[PR #15126] [CLOSED] fix: prevent head-of-line blocking in scheduler during model eviction #46290

Closed
opened 2026-04-25 01:46:10 -05:00 by GiteaMirror · 0 comments
Owner

📋 Pull Request Information

Original PR: https://github.com/ollama/ollama/pull/15126
Author: @ChharithOeun
Created: 3/29/2026
Status: Closed

Base: mainHead: fix/sched-head-of-line-blocking


📝 Commits (2)

  • 5a00ab6 fix: prevent head-of-line blocking in scheduler
  • 710007d Update sched_test.gotest: add regression test for scheduler head-of-line blocking

📊 Changes

2 files changed (+157 additions, -8 deletions)

View changed files

📝 server/sched.go (+42 -8)
📝 server/sched_test.go (+115 -0)

📄 Description

Problem

When the scheduler needs to evict a model to make room for a new one, processPending blocks on <-s.unloadedCh. During this wait, all other pending requests are frozen — even requests for models that are already loaded and ready to serve.

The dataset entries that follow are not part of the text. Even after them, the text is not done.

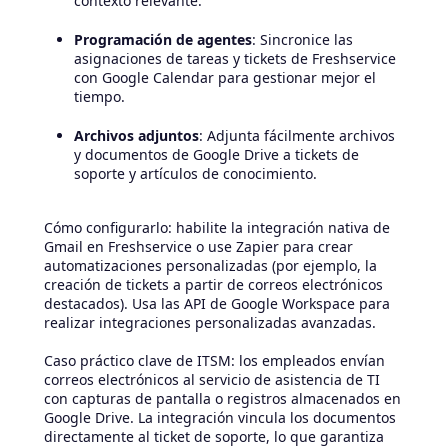
contexto relevante.
Programación de agentes
: Sincronice las
asignaciones de tareas y tickets de Freshservice
con Google Calendar para gestionar mejor el
tiempo.
Archivos adjuntos
: Adjunta fácilmente archivos
y documentos de Google Drive a tickets de
soporte y artículos de conocimiento.
Cómo configurarlo: habilite la integración nativa de
Gmail en Freshservice o use Zapier para crear
automatizaciones personalizadas (por ejemplo, la
creación de tickets a partir de correos electrónicos
destacados). Usa las API de Google Workspace para
realizar integraciones personalizadas avanzadas.
Caso práctico clave de ITSM: los empleados envían
correos electrónicos al servicio de asistencia de TI
con capturas de pantalla o registros almacenados en
Google Drive. La integración vincula los documentos
directamente al ticket de soporte, lo que garantiza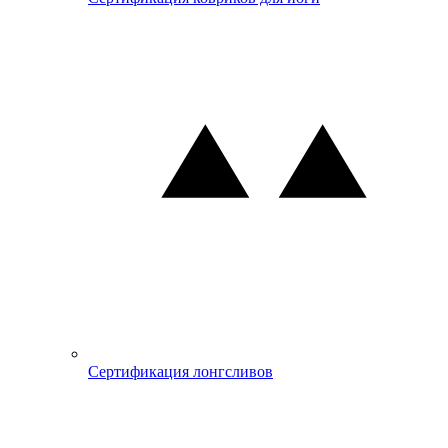
Сертификация лонгсливов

This is classic head-of-line blocking: a request for an idle, loaded model waits behind a slow eviction/load cycle that has nothing to do with it.

Fixes #14578

Root Cause

In server/sched.go, the processPending goroutine processes requests single-threaded from pendingReqCh. When it decides to evict a runner, it enters a blocking select that only listens for ctx.Done() or s.unloadedCh. Any new requests that arrive on pendingReqCh during this window are stuck in the channel buffer until the eviction completes.

Solution

Replace the simple blocking select with a for/select loop that also drains pendingReqCh while waiting for the eviction:

  • Requests for already-loaded models are dispatched immediately via useLoadedRunner
    • Requests that cannot be served yet (model not loaded) are buffered in a deferred slice
    • After the eviction completes, deferred requests are re-enqueued back into pendingReqCh
    • Cancelled requests are detected and skipped via ctx.Err() check
      The fix is surgical — it only changes the eviction-wait code path and preserves all existing scheduler invariants.

Test

Added TestSchedNoHeadOfLineBlocking which:

  1. Loads model A (active, refCount > 0, cannot be evicted)
    1. Loads model B (active, refCount > 0)
    1. Submits request for model D (triggers B eviction, which blocks because B is active)
    1. Submits request for model A (already loaded)
    1. Asserts A's request is dispatched within 500ms (would timeout without the fix)
    1. Then unblocks B's eviction and confirms D loads successfully
      All 17 existing scheduler tests pass with zero regressions.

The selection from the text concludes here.